米航空機メーカーのボーイングが全日空(ANA)の協力を得て開発している新世代旅客機、ボーイング787「ドリームライナー」の量産型機が完成し6日、米シアトルの同社エバレット工場で関係者に公開された。

787は炭素繊維などの新素材や最新のコンピューター技術などを活用することで、従来型より燃費を2割向上させている。開発段階からANAが関わり、航空会社の立場からアドバイスしたほか、主翼部分を三菱重工が担当するなど、機体の35%に日本製の部品が使用されている。

7月に日本へ飛来したテスト機はANAの通常塗装だったが、量産型の初号と2号は世界初導入を記念し、胴体前方に大きく787と記し、後方には藍色の地に白の3本の線を交差させてANAのブランドコンセプトを表現した特別塗装機となる。今秋に成田から香港へのチャーターフライトで就航後、成田発着の遊覧フライトも予定されている。

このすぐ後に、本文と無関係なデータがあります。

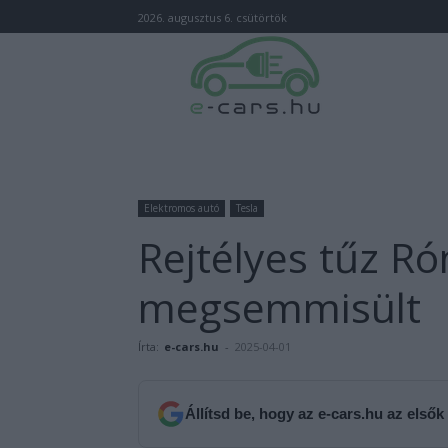
2026. augusztus 6. csütörtök
Elektromos autó
Tesla
Rejtélyes tűz R
megsemmisült
Írta:
e-cars.hu
-
2025-04-01
Állítsd be, hogy az e-cars.hu az elsők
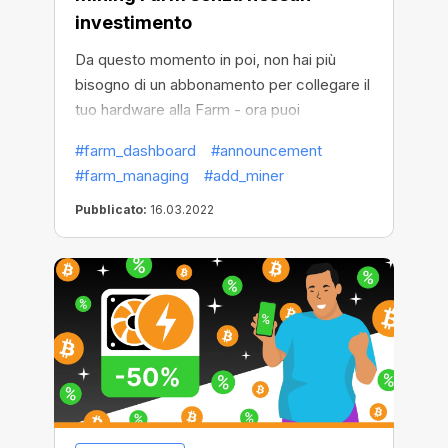
investimento
Da questo momento in poi, non hai più
bisogno di un abbonamento per collegare il
tuo hardware alla Farm - ora puoi
guadagnare facilmente sul Mining senza
#farm_dashboard
#announcement
investimenti!
#farm_managing
#add_miner
Pubblicato:
16.03.2022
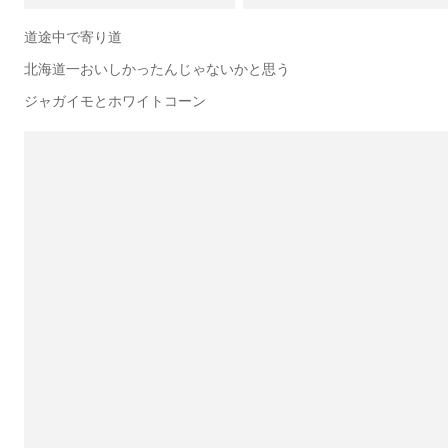
道途中で寄り道
北海道一おいしかったんじゃないかと思う
ジャガイモとホワイトコーン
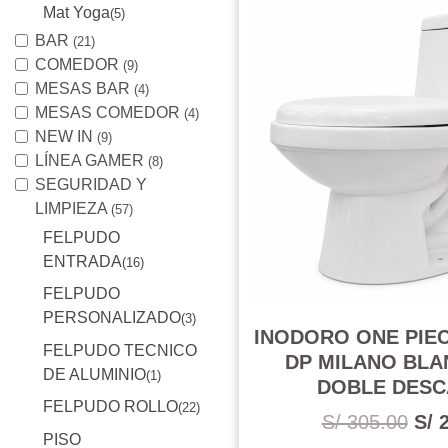
Mat Yoga
(5)
BAR
(21)
COMEDOR
(9)
MESAS BAR
(4)
MESAS COMEDOR
(4)
NEW IN
(9)
LÍNEA GAMER
(8)
SEGURIDAD Y
LIMPIEZA
(57)
FELPUDO
ENTRADA
(16)
FELPUDO
PERSONALIZADO
(3)
INODORO ONE PIEC
FELPUDO TECNICO
DP MILANO BL
DE ALUMINIO
(1)
DOBLE DES
FELPUDO ROLLO
(22)
S/ 305.00
S/ 
PISO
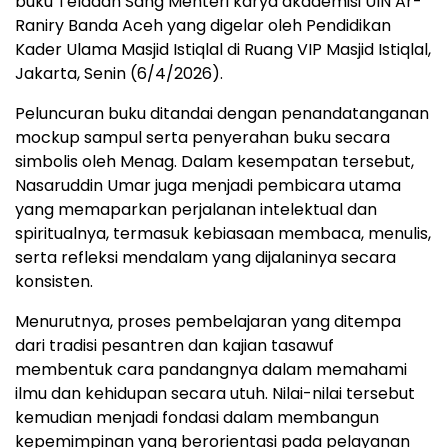
buku Teladan Sang Menteri karya akademisi UIN Ar-
Raniry Banda Aceh yang digelar oleh Pendidikan
Kader Ulama Masjid Istiqlal di Ruang VIP Masjid Istiqlal,
Jakarta, Senin (6/4/2026).
Peluncuran buku ditandai dengan penandatanganan
mockup sampul serta penyerahan buku secara
simbolis oleh Menag. Dalam kesempatan tersebut,
Nasaruddin Umar juga menjadi pembicara utama
yang memaparkan perjalanan intelektual dan
spiritualnya, termasuk kebiasaan membaca, menulis,
serta refleksi mendalam yang dijalaninya secara
konsisten.
Menurutnya, proses pembelajaran yang ditempa
dari tradisi pesantren dan kajian tasawuf
membentuk cara pandangnya dalam memahami
ilmu dan kehidupan secara utuh. Nilai-nilai tersebut
kemudian menjadi fondasi dalam membangun
kepemimpinan yang berorientasi pada pelayanan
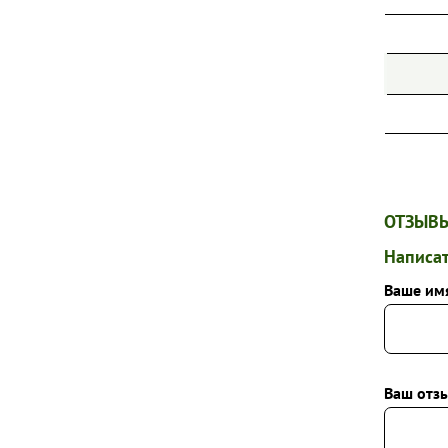
ОТЗЫВЫ
Написат
Ваше им
Ваш отзы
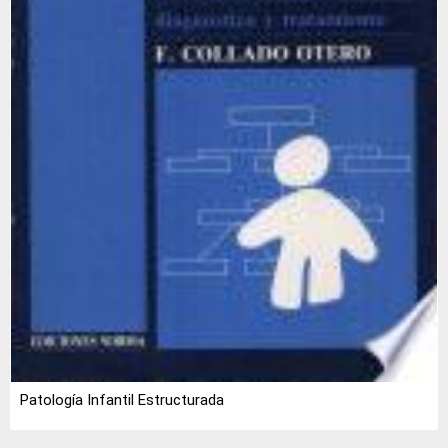
Patología Infantil Estructurada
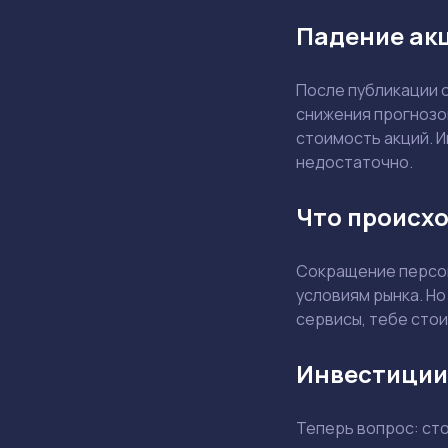
Падение акц
После публикации 
снижения прогнозо
стоимость акций. И
недостаточно.
Что происхо
Сокращение персон
условиям рынка. Но
сервисы, тебе стои
Инвестиции
Теперь вопрос: ст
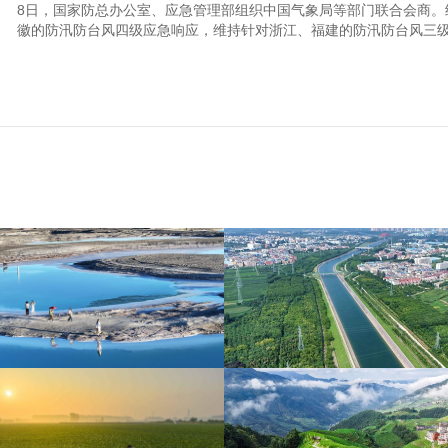
8日，国家防总办公室、应急管理部组织中国气象局等部门联合会商。
徽的防汛防台风四级应急响应，维持针对浙江、福建的防汛防台风三级应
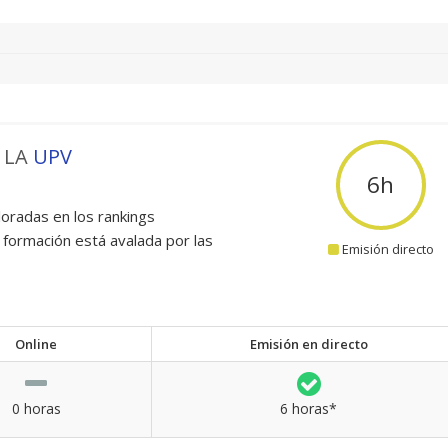
 LA
UPV
6
h
oradas en los rankings
 formación está avalada por las
Emisión directo
Online
Emisión en directo
0 horas
6 horas*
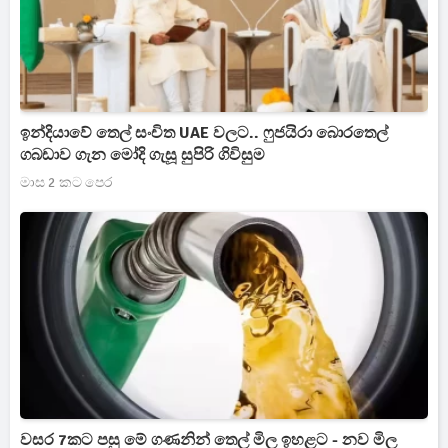
ඉන්දියාවේ තෙල් සංචිත UAE වලට.. ෆුජයිරා බොරතෙල්
ගබඩාව ගැන මෝදි ගැසූ සුපිරි ගිවිසුම
මාස 2 කට පෙර
වසර 7කට පසු මේ ගණනින් තෙල් මිල ඉහළට - නව මිල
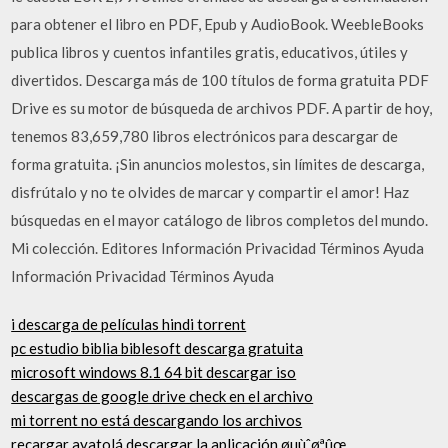
para obtener el libro en PDF, Epub y AudioBook. WeebleBooks
publica libros y cuentos infantiles gratis, educativos, útiles y
divertidos. Descarga más de 100 títulos de forma gratuita PDF
Drive es su motor de búsqueda de archivos PDF. A partir de hoy,
tenemos 83,659,780 libros electrónicos para descargar de
forma gratuita. ¡Sin anuncios molestos, sin límites de descarga,
disfrútalo y no te olvides de marcar y compartir el amor! Haz
búsquedas en el mayor catálogo de libros completos del mundo.
Mi colección. Editores Información Privacidad Términos Ayuda
Información Privacidad Términos Ayuda
i descarga de películas hindi torrent
pc estudio biblia biblesoft descarga gratuita
microsoft windows 8.1 64 bit descargar iso
descargas de google drive check en el archivo
mi torrent no está descargando los archivos
recargar ayatolá descargar la aplicación øµùˆøªûœ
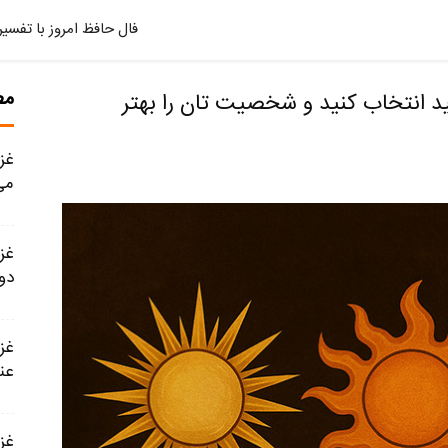
فال حافظ امروز با تفسیر
مط
نتخاب کنید و شخصیت تان را بهتر
می
دو
عن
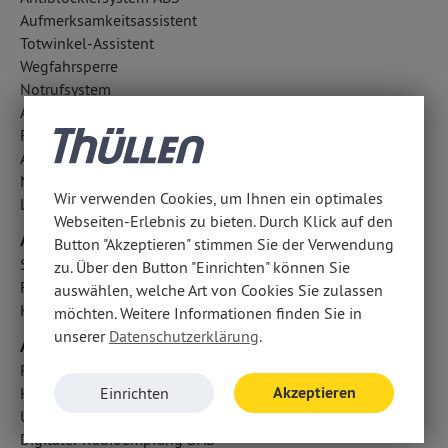
Aufmerksamkeitsassistent
Totwinkel-Assistent
Wegfahrsperre
Notrufsystem
Außentemperatur Anzeige
Regensensor
Antriebsschlupfregelung ASR
Notbremsassistent
Wir verwenden Cookies, um Ihnen ein optimales
LED-Tagfahrlicht
Webseiten-Erlebnis zu bieten. Durch Klick auf den
Airbags
Button "Akzeptieren" stimmen Sie der Verwendung
Seitenairbag vorn
zu. Über den Button "Einrichten" können Sie
Fahrer- /Beifahrerairbag
auswählen, welche Art von Cookies Sie zulassen
Kopfairbag vorn und hinten
möchten. Weitere Informationen finden Sie in
unserer
Datenschutzerklärung
.
Audio & Kommunikation
Radio
Akzeptieren
Handyvorbereitung Bluetooth
Einrichten
USB Anschluss, Bluetooth Audiostreaming
Digitaler Radioempfang DAB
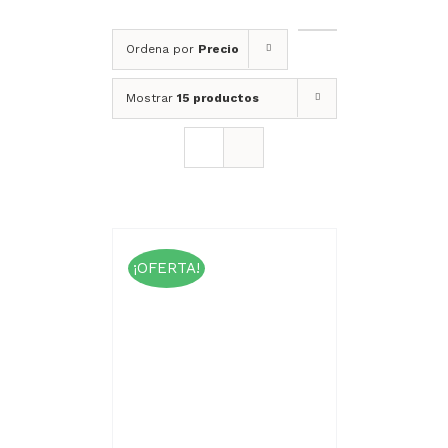
Ordena por
Precio
Mostrar
15 productos
¡OFERTA!
rado
CIONAR
.00
ESTE
NES
/
 5
PRODUCTO
ALLES
TIENE
MÚLTIPLES
VARIANTES.
LAS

ANAの森本光雄副社長は787の導入予定について「成田-香港が私たちにとって初の営業路線就航となる。国内は羽田-岡山と羽田-広島を同時に就航させ、その後は787の長距離航続能力を生かして米国東海岸への国際線にも就航させたいと考えている。国際線就航が先となるのは、機体納入が国際線用のものが先になったためで、国際線・国内線の別なく、多くの路線に就航させる予定にしている」と話していた。